Borrowing tops £1bn a day and double-dip recession looms

Sunak: ponders tax rises / REUTERS




By Simon English

The government is borrowing more than £1 billion a day to keep the UK economy afloat, the latest “eye-wateringly large” official figures show. Tumbling retail sales and other economic indicators were also grim with a “double-dip” recession likely. The hard-hit services sector, three quarters of the economy, slumped. Companies are cutting jobs apace. In December alone the government borrowed £34 billion, the third highest ever figure for any single month.

That takes the total national debt to £2.13 trillion, leaving the debt to GDP ratio at 99.4%, or 102.9% if you include the debt held in public sector banks. Some in the City believe that when that ratio goes above 100%, serious problems ensue. Chancellor Rishi Sunak is said to be pondering tax increases in the March budget.

Borrowing in the first nine months of the year was £333 billion and will hit £400 billion by March on the latest forecasts, though they may need revising upwards.



Charlie McCurdy at the Resolution Foundation, said: “The fiscal cost of the Covid-19 crisis, nine months in, has pushed the UK’s debt-to-GDP ratio up to its highest level in almost six decades.” He added: “This level of spending may be eye-wateringly large, but it is absolutely necessary in order to both tackle the virus, and protect families and firms from the crisis.”

“The current lockdown restrictions also mean that the pace of borrowing is likely to overtake that forecast by the OBR as recently as last November. The Job Retention Scheme alone cost £4.7 billion in December, a figure that will rise significantly in January.” Even so, the debt figures are still less-bad than the OBR predicted. City economist Julian Joseph said: “This weakens the case for any form of tax rises.”

Retail sales fell 1.9% in December compared to a year ago – both the largest fall on record and a relatively decent performance in the circumstances.



Meanwhile, the latest PMI figures from IHS Markit showed a steep fall in private sector output due to the third lockdown.

The composite PMI was at 40.6 in January, an eight-month low down from 50.4 in December. Any figure below 50 shows a decline. The figure for the vital services sector was even worse, crashing from 49.4 to 38.8. Manufacturing fell from 55.9 to 50.3.

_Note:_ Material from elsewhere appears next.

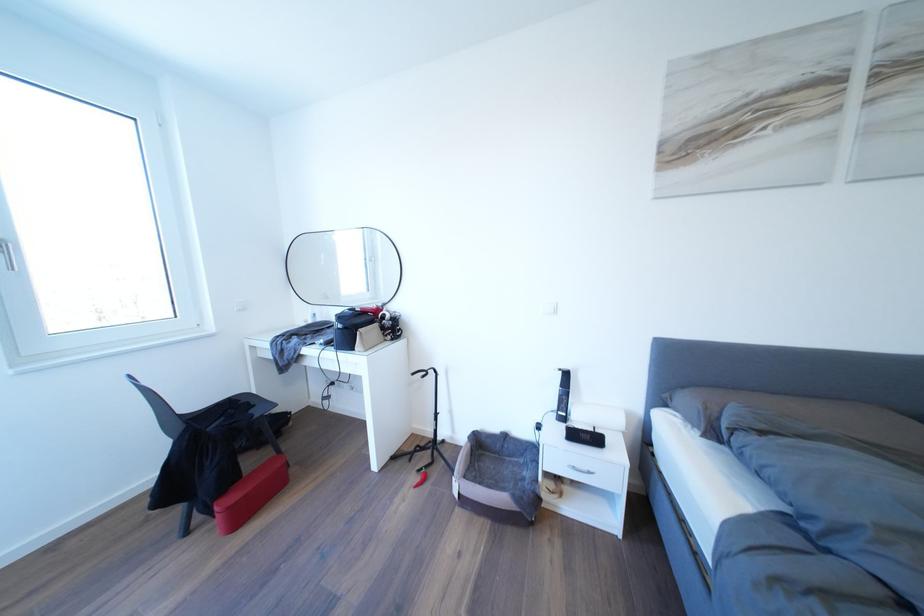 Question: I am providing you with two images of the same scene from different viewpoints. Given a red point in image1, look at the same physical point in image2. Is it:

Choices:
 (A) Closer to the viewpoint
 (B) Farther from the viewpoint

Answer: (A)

Chris Williamson at IHS Markit, said: “A steep slump in business activity in January puts the locked down UK economy on course to contract sharply in the first quarter of 2021, meaning a double-dip recession is on the cards. Worryingly, January also saw companies reduce headcounts at an increased rate again.”

Duncan Brock at CIPS, said: “This is a sudden blow to the UK economy as recovery in the two sectors (services, manufacturing) lost its momentum after some improvement at the end of last year.”